[Opening Record extracts section]

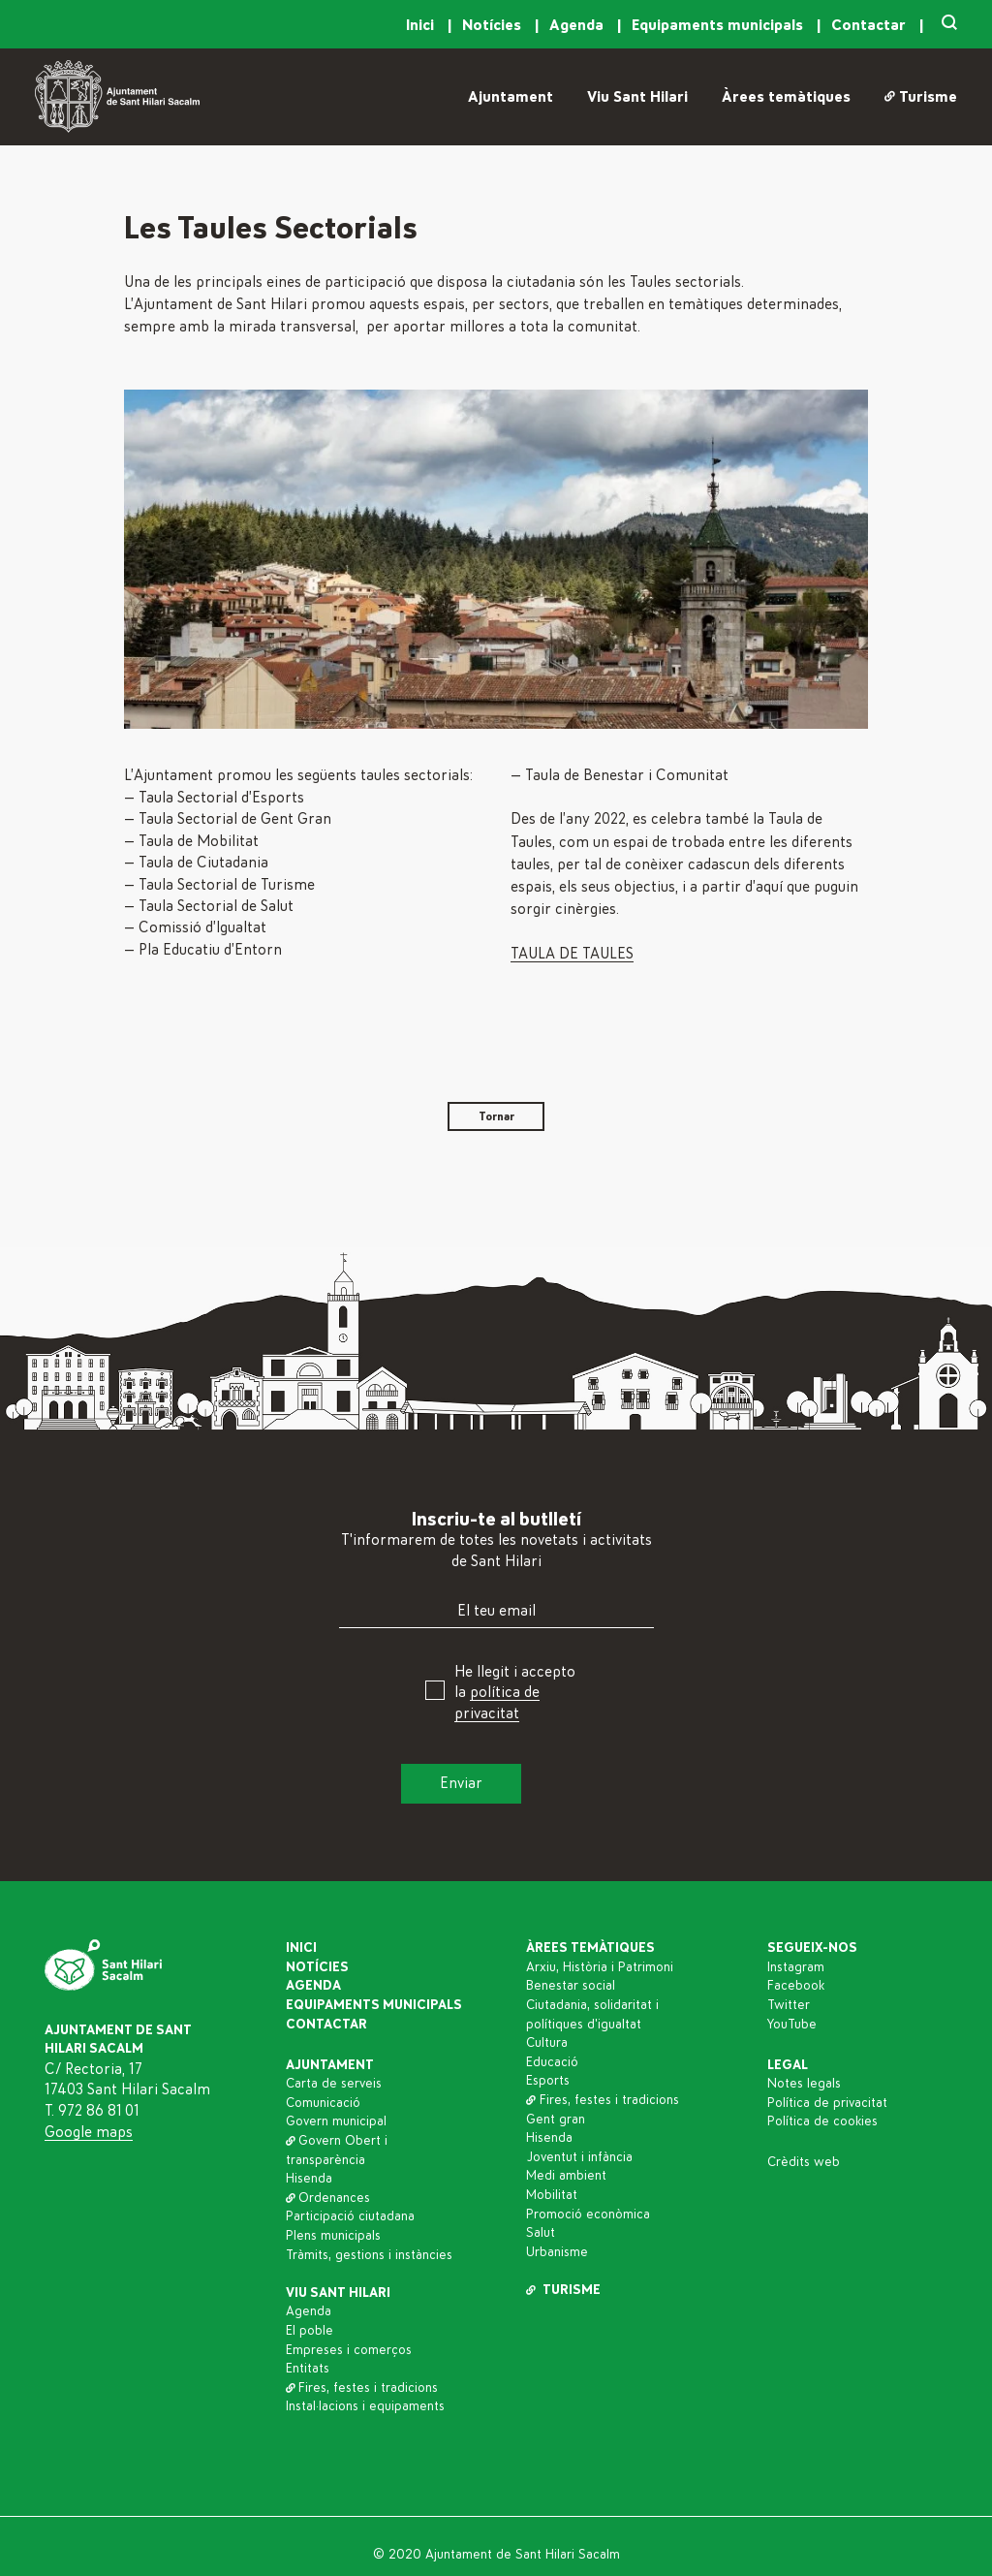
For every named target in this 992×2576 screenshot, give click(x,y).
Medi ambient (566, 2176)
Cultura (547, 2043)
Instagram (795, 1967)
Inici (422, 25)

[Closing Record extracts section]

Required action: All the lines above are to be given again exactly as they read, with the pictures removed.

Written response:
For every named target in this 992×2576 screenshot, give click(x,y).
Medi ambient (566, 2176)
Cultura (547, 2043)
Instagram (795, 1967)
Inici (422, 25)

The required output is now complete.